A menudo, supongo que porque uno se va “haciendo mayor”, me veo sorprendido por pensamientos lapidarios de los que cualquiera somos capaces de recordar en boca de nuestros padres. “!Ya te querrás tirar de la oreja y no llegarás!” “!Hambre de once días y el pan en Zamora!”. En fin, cosas de esas. Pero es que me atrapa el sempiterno “!A dónde vamos a llegar!”, tan extendido como expresión del espanto que a veces causa la extrañeza y la incomprensión de los acontecimientos que pueblan nuestros días.
Y es que esas preguntas ¿A dónde vamos a llegar? ¿A dónde vamos a parar?, que destinos tan desconocidos tienen por respuesta, me generan una profunda tristeza y espanto cuando las cámaras de televisión nos muestran rincones ocultos de la bajeza que gasta nuestra especie cuando se asoma a lugares como el metro de Madrid, que nos muestran de continuo las palizas que se gasta la gente en el subsuelo, originadas como siempre por la intolerancia, la violencia xenófoba, las hostias que reparten los “vigilantes de seguridad” cuando les da un arrebato, los abusos de género y las rivalidades entre grupos ultras, tanto de un signo como de otro.
La última que nos han contado por las pantallas es entre dos chavales de 18 y 19 años, Aitor y Raúl respectivamente, en la que este último se lía a puñetazos y patadas con el otro que no ofrece nunca resistencia, ante la casi absoluta pasividad y espanto de la concurrencia, hasta que hace acto de presencia la policía, que por casualidad andaba por allí de paisano. Los antecedentes están ahí. El caso Palomino, por el que un joven de 17 años murió apuñalado en las mismas circunstancias en el 2007 por un ultra fascista, son el reflejo de una hoguera descontrolada que parece desarrollarse en el subsuelo de nuestras conciencias, de nuestros transportes y de nuestras comunicaciones.

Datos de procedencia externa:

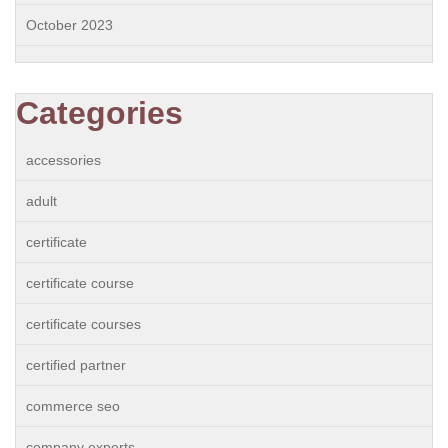
October 2023
Categories
accessories
adult
certificate
certificate course
certificate courses
certified partner
commerce seo
company experts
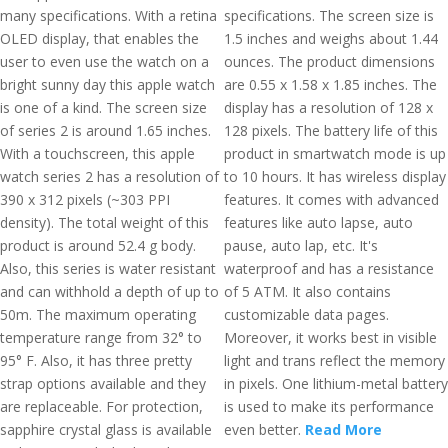
many specifications. With a retina
specifications. The screen size is
OLED display, that enables the
1.5 inches and weighs about 1.44
user to even use the watch on a
ounces. The product dimensions
bright sunny day this apple watch
are 0.55 x 1.58 x 1.85 inches. The
is one of a kind. The screen size
display has a resolution of 128 x
of series 2 is around 1.65 inches.
128 pixels. The battery life of this
With a touchscreen, this apple
product in smartwatch mode is up
watch series 2 has a resolution of
to 10 hours. It has wireless display
390 x 312 pixels (~303 PPI
features. It comes with advanced
density). The total weight of this
features like auto lapse, auto
product is around 52.4 g body.
pause, auto lap, etc. It's
Also, this series is water resistant
waterproof and has a resistance
and can withhold a depth of up to
of 5 ATM. It also contains
50m. The maximum operating
customizable data pages.
temperature range from 32° to
Moreover, it works best in visible
95° F. Also, it has three pretty
light and trans reflect the memory
strap options available and they
in pixels. One lithium-metal battery
are replaceable. For protection,
is used to make its performance
sapphire crystal glass is available
even better.
Read More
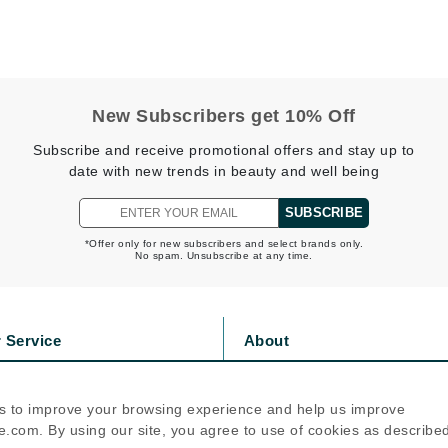
jane iredale
Jimmy Boyd
Johnny B.
New Subscribers get 10% Off
Juliart
Subscribe and receive promotional offers and stay up to
date with new trends in beauty and well being
SUBSCRIBE
Kai
Kate Spade
*Offer only for new subscribers and select brands only.
No spam. Unsubscribe at any time.
Kos Paris
 Service
About
La Colline
Lacoste
s
Privacy Policy
olicy
Cookie Policy
LaVigne Naturals
s to improve your browsing experience and help us improve
icy
Terms Of Use
.com. By using our site, you agree to use of cookies as describe
Living Proof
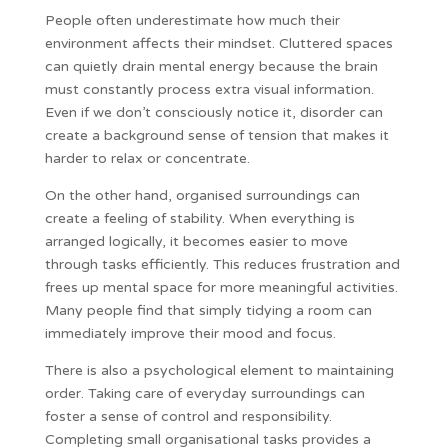
People often underestimate how much their
environment affects their mindset. Cluttered spaces
can quietly drain mental energy because the brain
must constantly process extra visual information.
Even if we don’t consciously notice it, disorder can
create a background sense of tension that makes it
harder to relax or concentrate.
On the other hand, organised surroundings can
create a feeling of stability. When everything is
arranged logically, it becomes easier to move
through tasks efficiently. This reduces frustration and
frees up mental space for more meaningful activities.
Many people find that simply tidying a room can
immediately improve their mood and focus.
There is also a psychological element to maintaining
order. Taking care of everyday surroundings can
foster a sense of control and responsibility.
Completing small organisational tasks provides a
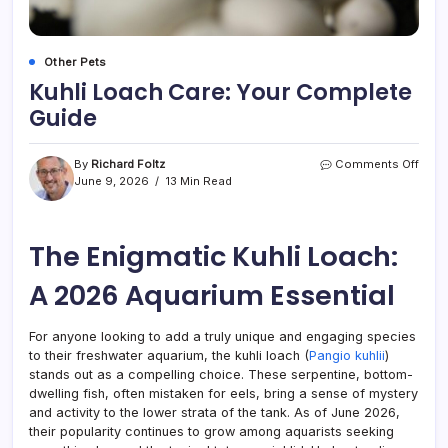
Other Pets
Kuhli Loach Care: Your Complete
Guide
on
By
Richard Foltz
Comments Off
Kuhli
June 9, 2026
13 Min Read
Loac
Care:
Your
The Enigmatic Kuhli Loach:
Comp
Guid
A 2026 Aquarium Essential
For anyone looking to add a truly unique and engaging species
to their freshwater aquarium, the kuhli loach (
Pangio kuhlii
)
stands out as a compelling choice. These serpentine, bottom-
dwelling fish, often mistaken for eels, bring a sense of mystery
and activity to the lower strata of the tank. As of June 2026,
their popularity continues to grow among aquarists seeking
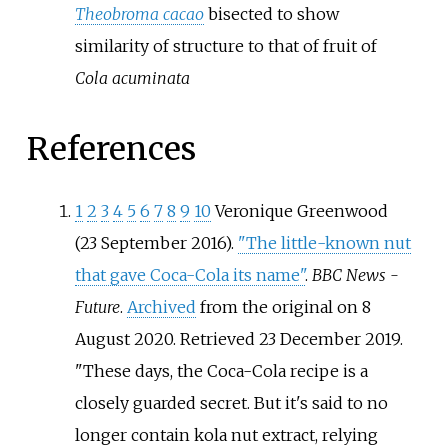
Theobroma cacao
bisected to show
similarity of structure to that of fruit of
Cola acuminata
References
1
2
3
4
5
6
7
8
9
10
Veronique Greenwood
(23 September 2016).
"The little-known nut
that gave Coca-Cola its name"
.
BBC News -
Future
.
Archived
from the original on 8
August 2020
. Retrieved
23 December
2019
.
These days, the Coca-Cola recipe is a
closely guarded secret. But it's said to no
longer contain kola nut extract, relying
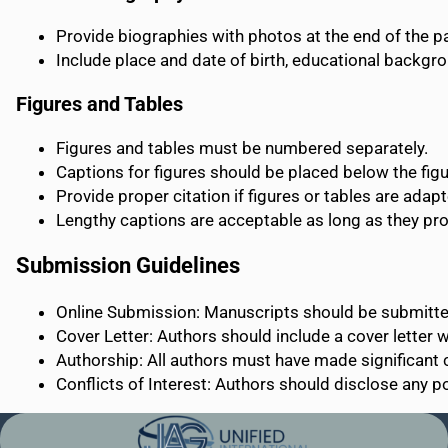
Provide biographies with photos at the end of the p
Include place and date of birth, educational backgr
Figures and Tables
Figures and tables must be numbered separately.
Captions for figures should be placed below the figur
Provide proper citation if figures or tables are adap
Lengthy captions are acceptable as long as they pro
Submission Guidelines
Online Submission: Manuscripts should be submitted
Cover Letter: Authors should include a cover letter wi
Authorship: All authors must have made significant 
Conflicts of Interest: Authors should disclose any pot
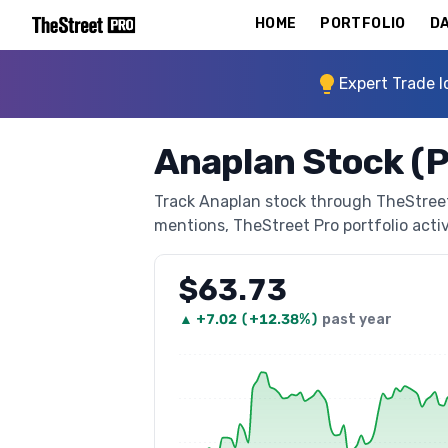
HOME
PORTFOLIO
DA
Expert Trade I
Anaplan Stock (
Track Anaplan stock through TheStreet P
mentions, TheStreet Pro portfolio activi
$63.73
▲
+
7.02
(
+12.38%
)
past year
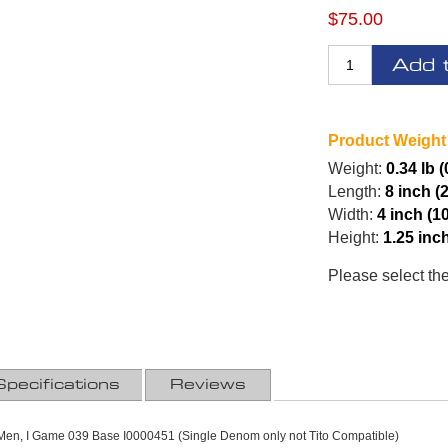
$75.00
Add 
Product Weight
Weight:
0.34 lb 
Length:
8 inch (
Width:
4 inch (1
Height:
1.25 inc
Please select th
Specifications
Reviews
n Men, I Game 039 Base I0000451 (Single Denom only not Tito Compatible)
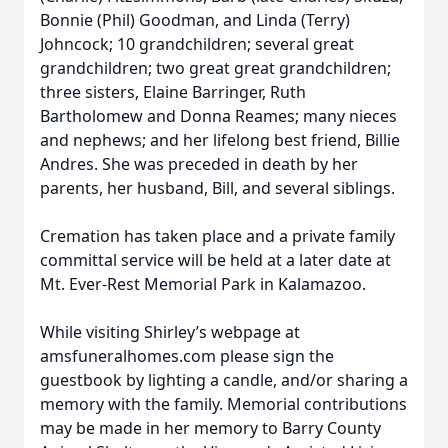
Bonnie (Phil) Goodman, and Linda (Terry)
Johncock; 10 grandchildren; several great
grandchildren; two great great grandchildren;
three sisters, Elaine Barringer, Ruth
Bartholomew and Donna Reames; many nieces
and nephews; and her lifelong best friend, Billie
Andres. She was preceded in death by her
parents, her husband, Bill, and several siblings.
Cremation has taken place and a private family
committal service will be held at a later date at
Mt. Ever-Rest Memorial Park in Kalamazoo.
While visiting Shirley’s webpage at
amsfuneralhomes.com please sign the
guestbook by lighting a candle, and/or sharing a
memory with the family. Memorial contributions
may be made in her memory to Barry County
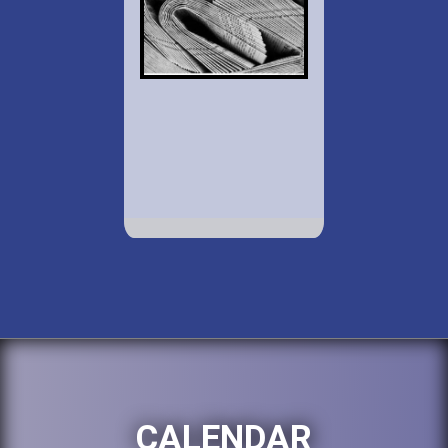
CALENDAR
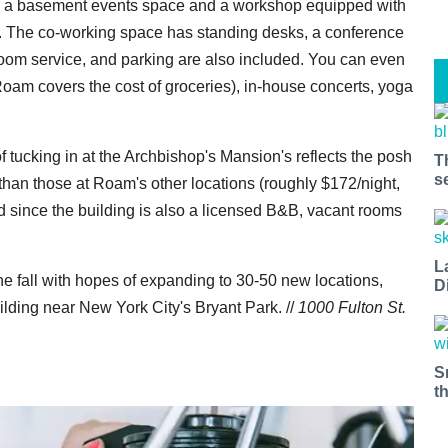
nd a basement events space and a workshop equipped with
s. The co-working space has standing desks, a conference
room service, and parking are also included. You can even
oam covers the cost of groceries), in-house concerts, yoga
 tucking in at the Archbishop's Mansion's reflects the posh
T
s
than those at Roam's other locations (roughly $172/night,
 since the building is also a licensed B&B, vacant rooms
L
the fall with hopes of expanding to 30-50 new locations,
D
uilding near New York City's Bryant Park. //
1000 Fulton St.
S
t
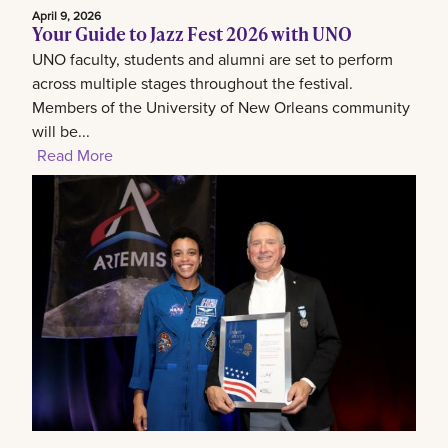
April 9, 2026
Your Guide to Jazz Fest 2026 with UNO
UNO faculty, students and alumni are set to perform
across multiple stages throughout the festival.
Members of the University of New Orleans community
will be...
Read More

Parece ser que a través de las “redes sociales” es donde se fabrican a veces los campos de batalla que luego pasan a ser escenarios reales. Al menos ese parece ser el caso de estos dos chavales que compartían transporte público habitualmente, en el silencio más tenso que pueda salir por el rabillo del ojo, pero sabiendo en todo momento quién es quién en esta especie de juego de rol, cizañado a conciencia a través del facebook.
Pero lo malo del “¿Dónde vamos a llegar?”, es que nadie conoce la respuesta. Tiene toda la pinta de que sea poco lejos. Poco más lejos de nuestro propio ombligo que la uña del pie, que el recorrido de un lapo, o a todo lo más la extensión de nuestro brazo con el puño cerrado, que es la longitud que el odio alcanza en formato de puñetazo. De la respuesta acerca de “A dónde vamos a parar”, puedo irles anticipando que es a ninguna parte.